The same arguments and identified priorities may be used to justify an increase in government funding. After all, public funding of health care is equivalent to a health insurance system with the largest possible risk pool.

Prepayment schemes and health insurance

Prepayment schemes and health insurance share the risk of health costs between those participating in the scheme. These schemes include compulsory social health insurance, social security, private insurance, managed care (which links health care providers to insurers) and small-scale community health insurance.

The advantages of this approach are that the healthy part of the population also contributes. In this way the total amount of funds available is increased; the health risks are pooled so that care becomes affordable and accessible to more people; and equity shifts are possible (when the rich pay higher premiums than the poor).35

In general, a larger pool of participants leads to more robust schemes. In view of the advantages mentioned above, it is recommended that governments back the establishment or expansion of health insurance schemes through supportive legislation and subsidies. WHO provides useful guidance on the design of social insurance schemes.36, 37

Introducing or increasing user charges

User charges are increasingly being applied by governments and local communities to supplement general government revenues and to help control use of drugs. Often, however, user charge schemes have not been adapted in the light of experience and are not well managed. As a result, the poor and needy are often excluded, revenue replaces rather than supplements government funding, and drugs are often overprescribed.
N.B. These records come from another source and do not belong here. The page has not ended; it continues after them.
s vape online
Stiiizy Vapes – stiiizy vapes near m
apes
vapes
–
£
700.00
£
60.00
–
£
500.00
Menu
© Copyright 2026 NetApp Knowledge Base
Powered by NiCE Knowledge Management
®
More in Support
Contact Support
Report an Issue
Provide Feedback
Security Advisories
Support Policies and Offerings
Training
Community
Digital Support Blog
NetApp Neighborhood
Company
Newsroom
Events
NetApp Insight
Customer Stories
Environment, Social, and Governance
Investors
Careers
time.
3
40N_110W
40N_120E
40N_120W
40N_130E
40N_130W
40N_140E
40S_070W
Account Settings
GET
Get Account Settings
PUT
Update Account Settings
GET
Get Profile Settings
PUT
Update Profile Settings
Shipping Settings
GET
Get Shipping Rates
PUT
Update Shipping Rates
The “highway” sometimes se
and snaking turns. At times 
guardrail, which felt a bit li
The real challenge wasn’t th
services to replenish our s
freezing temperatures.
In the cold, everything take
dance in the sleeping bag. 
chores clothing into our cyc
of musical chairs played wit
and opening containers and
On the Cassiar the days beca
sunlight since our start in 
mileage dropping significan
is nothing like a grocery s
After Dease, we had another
It is not easy to make these schemes work well. Critical factors in their success have been: local control of revenue; effective and accountable management; constant or increasing levels of government funding; adequate protection or exemption mechanisms to ensure equitable access; reliable supplies of low-cost essential drugs of recognized quality; locally appropriate fee schedules; and phased implementation, beginning in larger hospitals or in some districts.
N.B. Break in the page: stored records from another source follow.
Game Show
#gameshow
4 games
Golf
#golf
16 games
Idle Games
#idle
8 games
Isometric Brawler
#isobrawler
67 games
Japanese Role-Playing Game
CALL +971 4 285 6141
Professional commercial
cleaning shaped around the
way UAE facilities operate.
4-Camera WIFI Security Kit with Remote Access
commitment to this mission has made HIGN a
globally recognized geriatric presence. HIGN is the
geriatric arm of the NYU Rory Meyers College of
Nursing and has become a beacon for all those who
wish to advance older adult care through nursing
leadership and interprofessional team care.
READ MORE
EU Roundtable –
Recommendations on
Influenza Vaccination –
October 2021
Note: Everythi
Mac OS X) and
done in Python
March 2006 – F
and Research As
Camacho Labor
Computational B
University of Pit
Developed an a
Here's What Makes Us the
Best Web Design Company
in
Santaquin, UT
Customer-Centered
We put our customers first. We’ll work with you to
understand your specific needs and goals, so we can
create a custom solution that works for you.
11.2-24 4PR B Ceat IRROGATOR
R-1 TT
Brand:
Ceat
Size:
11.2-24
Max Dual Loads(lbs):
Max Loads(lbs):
As user charges charge only the sick and do not generate any revenue from the healthy population, they usually fail to generate enough income for the health system as a whole. User charges are also known to have an anti-equity effect, as the poor are either excluded or pay a disproportionate part of their income for services. For this reason user charges alone cannot be recommended as a sustainable solution.

Development loans

Development loans can contribute to the development of the human and physical infrastructure for the health care system. However, obligatory counterpart contributions to donor-driven projects should not divert scarce public funding away from identified national priorities. Therefore, such investments should be made only when they clearly fit within the national drug policy and within the identified national priorities. It should be cautiously reviewed to finance recurrent costs, which would normally include drug supplies, through development loans.
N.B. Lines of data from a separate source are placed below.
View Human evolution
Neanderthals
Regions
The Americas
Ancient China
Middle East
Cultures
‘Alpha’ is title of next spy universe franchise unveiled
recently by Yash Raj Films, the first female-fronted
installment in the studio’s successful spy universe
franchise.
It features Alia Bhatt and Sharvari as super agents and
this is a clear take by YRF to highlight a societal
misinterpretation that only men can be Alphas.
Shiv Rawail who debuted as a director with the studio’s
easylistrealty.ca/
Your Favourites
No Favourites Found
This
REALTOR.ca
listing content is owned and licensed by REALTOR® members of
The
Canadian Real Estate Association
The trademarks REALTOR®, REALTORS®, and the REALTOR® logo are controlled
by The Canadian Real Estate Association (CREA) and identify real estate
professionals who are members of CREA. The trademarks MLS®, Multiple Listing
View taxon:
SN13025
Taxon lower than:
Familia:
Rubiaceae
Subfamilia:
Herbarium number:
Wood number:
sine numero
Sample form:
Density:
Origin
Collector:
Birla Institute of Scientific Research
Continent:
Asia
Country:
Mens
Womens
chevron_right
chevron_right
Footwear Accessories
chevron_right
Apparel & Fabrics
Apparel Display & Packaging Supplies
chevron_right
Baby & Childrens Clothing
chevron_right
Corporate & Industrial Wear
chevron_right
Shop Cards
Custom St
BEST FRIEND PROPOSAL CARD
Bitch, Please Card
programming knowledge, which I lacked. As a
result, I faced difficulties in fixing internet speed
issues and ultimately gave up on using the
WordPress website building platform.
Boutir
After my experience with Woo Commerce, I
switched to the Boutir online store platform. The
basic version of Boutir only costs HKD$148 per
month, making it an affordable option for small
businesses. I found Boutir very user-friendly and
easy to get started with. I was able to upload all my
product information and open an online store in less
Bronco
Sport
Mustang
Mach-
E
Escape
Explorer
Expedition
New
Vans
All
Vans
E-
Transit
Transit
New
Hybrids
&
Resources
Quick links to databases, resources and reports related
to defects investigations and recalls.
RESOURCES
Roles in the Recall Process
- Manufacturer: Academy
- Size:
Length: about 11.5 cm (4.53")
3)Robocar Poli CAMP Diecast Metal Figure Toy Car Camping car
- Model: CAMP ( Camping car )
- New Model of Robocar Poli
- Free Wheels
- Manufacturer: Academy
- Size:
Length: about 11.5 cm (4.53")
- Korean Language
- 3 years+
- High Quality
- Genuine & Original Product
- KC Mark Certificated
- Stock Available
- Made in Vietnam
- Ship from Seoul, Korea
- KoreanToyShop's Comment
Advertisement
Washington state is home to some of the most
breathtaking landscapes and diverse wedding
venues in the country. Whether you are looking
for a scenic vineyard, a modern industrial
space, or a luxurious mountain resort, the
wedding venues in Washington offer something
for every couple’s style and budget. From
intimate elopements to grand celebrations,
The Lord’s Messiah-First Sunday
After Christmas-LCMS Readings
Foreign aid can be given to finance the development and implementation of a national drug policy, or to finance the implementation of some parts of the master plan. Donations may also be used to pay for high-priority commodities, such as vaccines or essential drugs for the neediest groups, or for treating diseases with a large public health impact.

Drug donations can save lives and reduce suffering, but only as a temporary measure. Donations do not create a sustainable financing system, and some may actually prevent or delay it. Guidelines for drug donations are discussed in Section 4.2.